"""

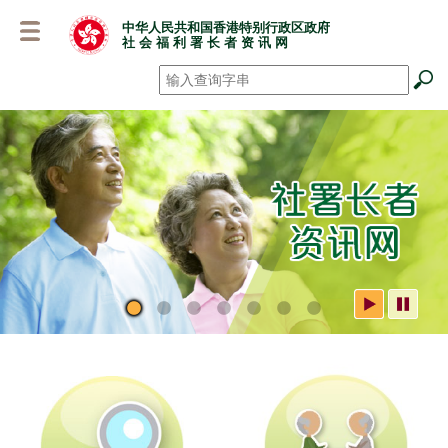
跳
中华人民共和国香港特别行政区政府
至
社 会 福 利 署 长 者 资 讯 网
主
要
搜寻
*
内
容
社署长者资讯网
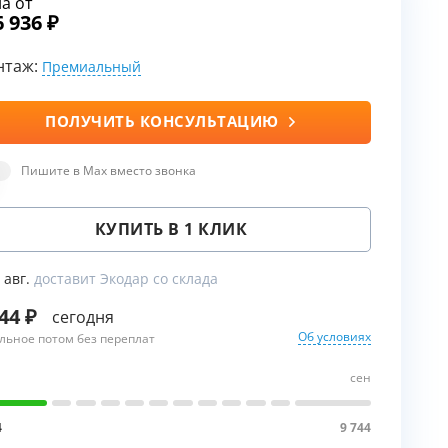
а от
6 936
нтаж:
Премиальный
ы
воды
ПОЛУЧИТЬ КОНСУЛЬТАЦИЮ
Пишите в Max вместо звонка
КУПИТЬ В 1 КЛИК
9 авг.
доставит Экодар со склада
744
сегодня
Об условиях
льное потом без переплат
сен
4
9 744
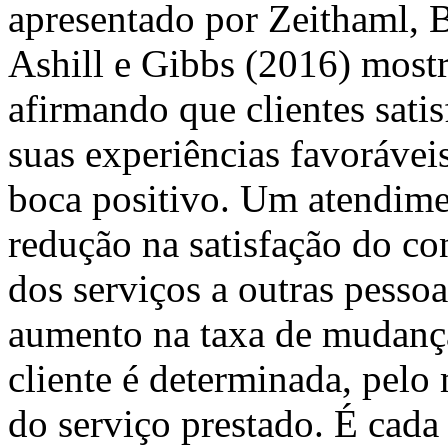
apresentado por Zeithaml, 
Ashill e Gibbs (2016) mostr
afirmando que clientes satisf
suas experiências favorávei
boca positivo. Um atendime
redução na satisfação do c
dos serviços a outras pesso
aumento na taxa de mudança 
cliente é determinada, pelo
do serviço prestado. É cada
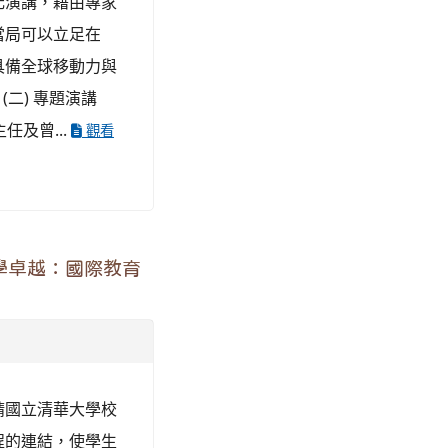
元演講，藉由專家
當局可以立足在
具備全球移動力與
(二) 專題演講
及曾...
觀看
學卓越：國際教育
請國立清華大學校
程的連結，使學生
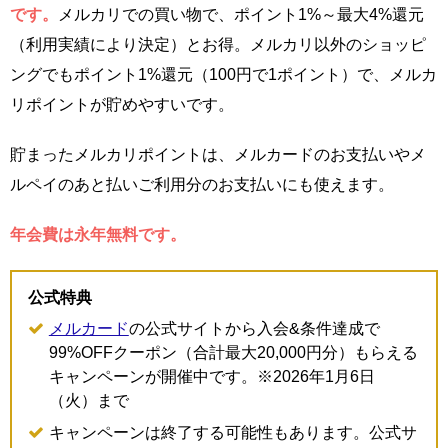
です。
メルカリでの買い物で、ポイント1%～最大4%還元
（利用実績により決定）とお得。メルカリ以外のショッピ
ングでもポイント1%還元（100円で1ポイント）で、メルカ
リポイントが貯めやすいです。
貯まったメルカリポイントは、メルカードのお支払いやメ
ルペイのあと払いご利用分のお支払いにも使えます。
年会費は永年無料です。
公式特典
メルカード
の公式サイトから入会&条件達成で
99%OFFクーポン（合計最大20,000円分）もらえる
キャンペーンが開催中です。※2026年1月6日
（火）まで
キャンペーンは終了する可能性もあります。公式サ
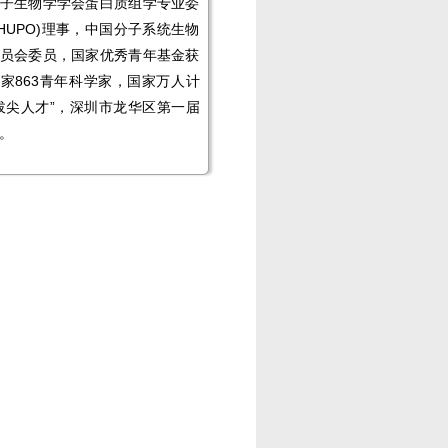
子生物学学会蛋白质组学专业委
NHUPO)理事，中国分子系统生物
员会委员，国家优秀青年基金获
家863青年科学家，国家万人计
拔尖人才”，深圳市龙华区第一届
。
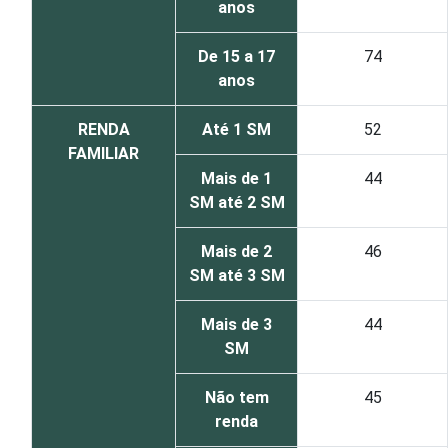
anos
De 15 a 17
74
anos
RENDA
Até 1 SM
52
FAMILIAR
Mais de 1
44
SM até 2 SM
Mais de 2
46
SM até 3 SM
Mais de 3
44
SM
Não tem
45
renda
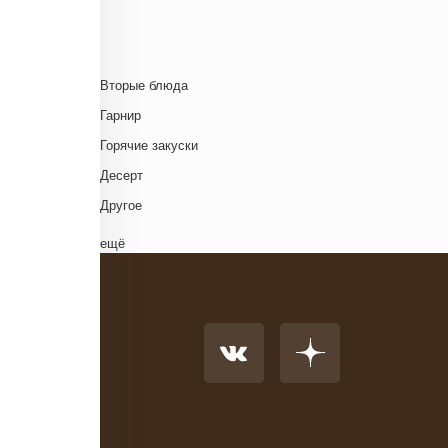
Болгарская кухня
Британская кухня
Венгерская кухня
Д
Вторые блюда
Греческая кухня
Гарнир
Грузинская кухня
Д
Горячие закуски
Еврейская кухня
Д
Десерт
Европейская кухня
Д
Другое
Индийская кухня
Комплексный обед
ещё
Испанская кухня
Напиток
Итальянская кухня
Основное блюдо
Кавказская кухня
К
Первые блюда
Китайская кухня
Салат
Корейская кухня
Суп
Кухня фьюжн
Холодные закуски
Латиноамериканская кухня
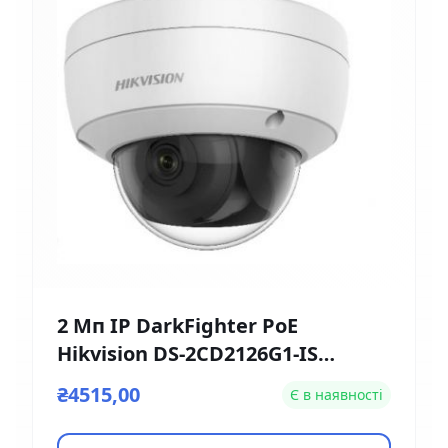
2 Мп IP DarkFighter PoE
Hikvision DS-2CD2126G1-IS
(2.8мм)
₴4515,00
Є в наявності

"""

GOAL OF THE EXERCISE
Copy the material above in full and exactly, skipping pictures.

SOLUTION FOR THIS PROBLEM
跳
中华人民共和国香港特别行政区政府
至
社 会 福 利 署 长 者 资 讯 网
主
要
搜寻
*
内
容
社署长者资讯网
а от
6 936
нтаж:
Премиальный
ы
воды
ПОЛУЧИТЬ КОНСУЛЬТАЦИЮ
Пишите в Max вместо звонка
КУПИТЬ В 1 КЛИК
9 авг.
доставит Экодар со склада
744
сегодня
Об условиях
льное потом без переплат
сен
4
9 744
apresentado por Zeithaml, 
Ashill e Gibbs (2016) mostr
afirmando que clientes satisf
suas experiências favorávei
boca positivo. Um atendime
redução na satisfação do c
dos serviços a outras pesso
aumento na taxa de mudança 
cliente é determinada, pelo
do serviço prestado. É cada
元演講，藉由專家
當局可以立足在
具備全球移動力與
(二) 專題演講
及曾...
觀看
學卓越：國際教育
請國立清華大學校
程的連結，使學生
です。
メルカリでの買い物で、ポイント1%～最大4%還元
（利用実績により決定）とお得。メルカリ以外のショッピ
ングでもポイント1%還元（100円で1ポイント）で、メルカ
リポイントが貯めやすいです。
貯まったメルカリポイントは、メルカードのお支払いやメ
ルペイのあと払いご利用分のお支払いにも使えます。
年会費は永年無料です。
公式特典
メルカード
の公式サイトから入会&条件達成で
99%OFFクーポン（合計最大20,000円分）もらえる
キャンペーンが開催中です。※2026年1月6日
（火）まで
キャンペーンは終了する可能性もあります。公式サ
子生物学学会蛋白质组学专业委
NHUPO)理事，中国分子系统生物
员会委员，国家优秀青年基金获
家863青年科学家，国家万人计
拔尖人才”，深圳市龙华区第一届
。
anos
De 15 a 17
74
anos
RENDA
Até 1 SM
52
FAMILIAR
Mais de 1
44
SM até 2 SM
Mais de 2
46
SM até 3 SM
Mais de 3
44
SM
Não tem
45
renda
Болгарская кухня
Британская кухня
Венгерская кухня
Д
Вторые блюда
Греческая кухня
Гарнир
Грузинская кухня
Д
Горячие закуски
Еврейская кухня
Д
Десерт
Европейская кухня
Д
Другое
Индийская кухня
Комплексный обед
ещё
Испанская кухня
Напиток
Итальянская кухня
Основное блюдо
Кавказская кухня
К
Первые блюда
Китайская кухня
Салат
Корейская кухня
Суп
Кухня фьюжн
Холодные закуски
Латиноамериканская кухня
2 Мп IP DarkFighter PoE
Hikvision DS-2CD2126G1-IS
(2.8мм)
₴4515,00
Є в наявності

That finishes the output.